A veces teme por su vida, pero más que por su seguridad, por la de su familia, aunque asegura que ya se han acostumbrado a los actos violentos en el territorio. “Muchas veces han ocurrido muchos atentados aquí en la casa. Cuando se empezó a escuchar que la recompensa de la cabeza de un guardia que costaba un millón, realmente los actores armados comenzaron a pagar eso por cada cabeza de un guardia. Ahí empieza una violencia muy fuerte contra los kiwe thegnas”, explica.
Desde Popayán, en la Marcha por la dignidad, llegaron comunidades indígenas para denunciar la situación de seguridad durante la pandemia.
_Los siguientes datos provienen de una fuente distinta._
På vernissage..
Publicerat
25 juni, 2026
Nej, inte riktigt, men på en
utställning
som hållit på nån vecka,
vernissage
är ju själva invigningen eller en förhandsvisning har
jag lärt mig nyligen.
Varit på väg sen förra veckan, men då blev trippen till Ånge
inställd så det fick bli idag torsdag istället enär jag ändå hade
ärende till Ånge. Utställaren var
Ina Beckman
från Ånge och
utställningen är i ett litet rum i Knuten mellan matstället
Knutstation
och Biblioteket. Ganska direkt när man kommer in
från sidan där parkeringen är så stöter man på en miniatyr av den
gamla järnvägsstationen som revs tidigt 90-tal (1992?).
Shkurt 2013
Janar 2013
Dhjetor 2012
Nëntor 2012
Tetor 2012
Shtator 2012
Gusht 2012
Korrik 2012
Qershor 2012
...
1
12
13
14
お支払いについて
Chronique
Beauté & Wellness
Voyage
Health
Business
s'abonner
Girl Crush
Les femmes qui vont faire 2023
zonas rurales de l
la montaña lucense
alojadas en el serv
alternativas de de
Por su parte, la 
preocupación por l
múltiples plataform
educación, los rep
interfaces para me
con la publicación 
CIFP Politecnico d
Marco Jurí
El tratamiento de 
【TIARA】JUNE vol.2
Foto: Archivo El Espectador
El defensor de derechos humanos de la ACIN explica que desde finales del 2019 las comunidades indígenas se han visto en la necesidad de entablar diálogos humanitarios con los actores ilegales, en otras palabras: convivir con los actores armados para alcanzar algún nivel de tranquilidad. “No es un reconocimiento político a los actores armados pero si es el reconocimiento a su estructura, la capacidad de daño que tienen estos armados en el territorio, en especial contra la vida de comuneros indígenas”. Sin embargo, esta decisión no logra conseguir la tranquilidad del pueblo indígena del Cauca.
Solo en la primera mitad del 2020 se evidenció un panorama alarmante en los índices de agresiones y asesinatos contra líderes y lideresas indígenas, cuando alrededor de la mitad de asesinatos han ocurrido en el Cauca. Según la Defensoría del Pueblo, han sido asesinados siete líderes y lideresas indígenas en el Cauca, cuatro de ellos en municipios del norte del Cauca, hasta el mes de junio del 2020. Una cifra altamente superior a las dos muertes que registra la institución para el 2019.
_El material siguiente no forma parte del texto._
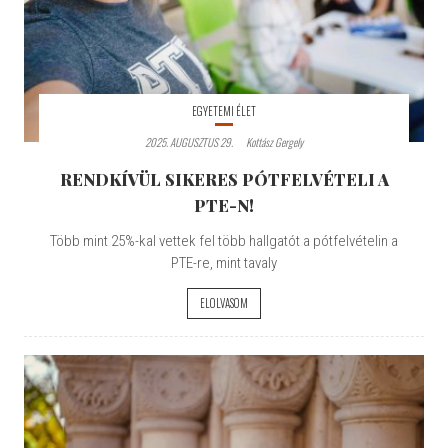
EGYETEMI ÉLET
2025. AUGUSZTUS 29.
Kottász Gergely
RENDKÍVÜL SIKERES PÓTFELVÉTELI A
PTE-N!
Több mint 25%-kal vettek fel több hallgatót a pótfelvételin a
PTE-re, mint tavaly
ELOLVASOM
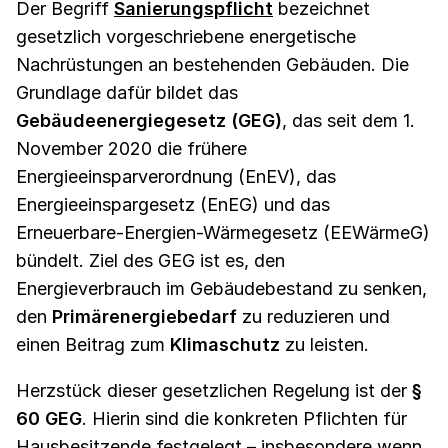
Der Begriff
Sanierungspflicht
bezeichnet
gesetzlich vorgeschriebene energetische
Nachrüstungen an bestehenden Gebäuden. Die
Grundlage dafür bildet das
Gebäudeenergiegesetz (GEG)
, das seit dem 1.
November 2020 die frühere
Energieeinsparverordnung (EnEV), das
Energieeinspargesetz (EnEG) und das
Erneuerbare-Energien-Wärmegesetz (EEWärmeG)
bündelt. Ziel des GEG ist es, den
Energieverbrauch im Gebäudebestand zu senken,
den
Primärenergiebedarf
zu reduzieren und
einen Beitrag zum
Klimaschutz
zu leisten.
Herzstück dieser gesetzlichen Regelung ist der
§
60 GEG
. Hierin sind die konkreten Pflichten für
Hausbesitzende festgelegt – insbesondere wenn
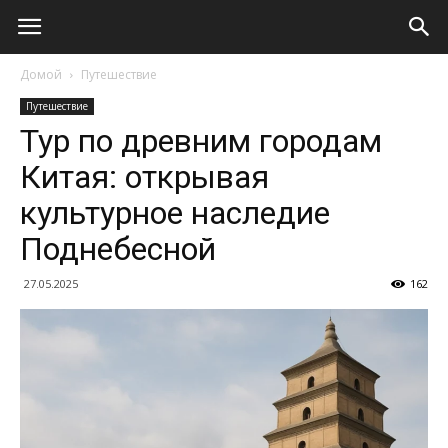
Домой
Путешествие
Путешествие
Тур по древним городам
Китая: открывая
культурное наследие
Поднебесной
27.05.2025
162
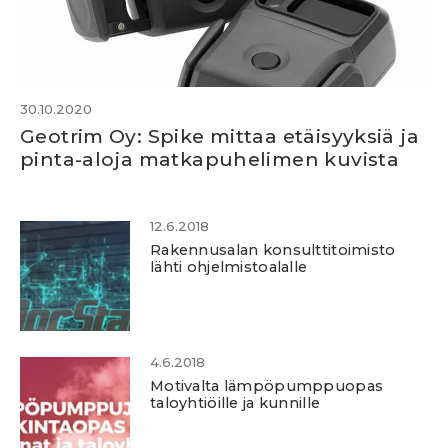
30.10.2020
Geotrim Oy: Spike mittaa etäisyyksiä ja
pinta-aloja matkapuhelimen kuvista
12.6.2018
Rakennusalan konsulttitoimisto
lähti ohjelmistoalalle
4.6.2018
Motivalta lämpöpumppuopas
taloyhtiöille ja kunnille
“Luego nos agarró esta pandemia. Ha sido fatal para nosotros como comunidades indígenas porque ha roto lo que más fuertes nos hace: la acción colectiva. Es decir, nosotros nos defendemos por nuestra montonera”, manifiesta con preocupación el vocero de la ACIN. Con esto mismo concuerda Rider Pai, consejero mayor de UNIPA. Según Pai, las comisiones con las que se busca verificar la situación de las comunidades en diferentes territorios de Nariño, no se están logrando hacer plenamente, pues los lugares “desconocidos” están vetados.
El vocero del norte del Cauca reconoce que tras los hechos violentos, la Fuerza Pública ha hecho más presencia en el territorio, consiguiendo capturas y decomisos de droga, pero aún las estructuras armadas siguen con gran fuerza en la región.
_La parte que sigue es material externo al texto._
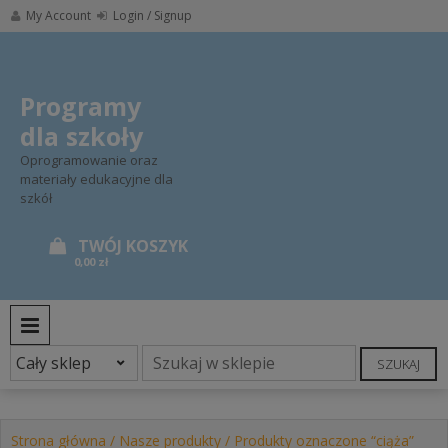
Skip
My Account
Login / Signup
to
content
Programy
dla szkoły
Oprogramowanie oraz
materiały edukacyjne dla
szkół
0,00 zł
PRIMARY MENU
SZUKAJ
Strona główna
/
Nasze produkty
/ Produkty oznaczone “ciąża”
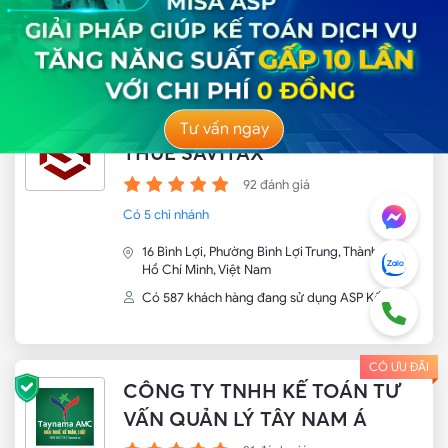
Phường Láng Thượng, Quận Đống Đa, Hà Nội
Có 849 khách hàng đang sử dụng ASP Kế toán
CÓ ƯU ĐÃI
CÔNG TY CỔ PHẦN TƯ VẤN
Tư vấn ngay
THUẾ SAVITAX
92 đánh giá
Có 5 chi nhánh
16 Bình Lợi, Phường Bình Lợi Trung, Thành phố
Hồ Chí Minh, Việt Nam
Có 587 khách hàng đang sử dụng ASP Kế toán
CÓ ƯU ĐÃI
CÔNG TY TNHH KẾ TOÁN TƯ
VẤN QUẢN LÝ TÂY NAM Á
El Comando General de las Fuerzas Militares de Colombia sostuvo que el contacto con las comunidades se sigue haciendo bajo los lineamientos establecidos en la Directiva 16 de 2006 del Ministerio de Defensa, que busca establecer mecanismos de acercamiento con las comunidades y atender sus necesidades. Sin embargo, a Pai le preocupa que la militarización de los territorios indígenas, por la cuarentena, pueda provocar contagios en las comunidades y aumentarse las confrontaciones, aunque reconoce que los actores armados están desplazándose libremente por el territorio, aprovechándose del confinamiento.
Con todo y eso, muchos de los líderes y lideresas indígenas se resisten a abandonar su territorio porque se sienten en la necesidad de luchar por sus ideales: “los liderazgos han intentado, de alguna forma, ser voceros de las comunidades en torno al respeto de la vida y del territorio”, en palabras del vocero de la ACIN.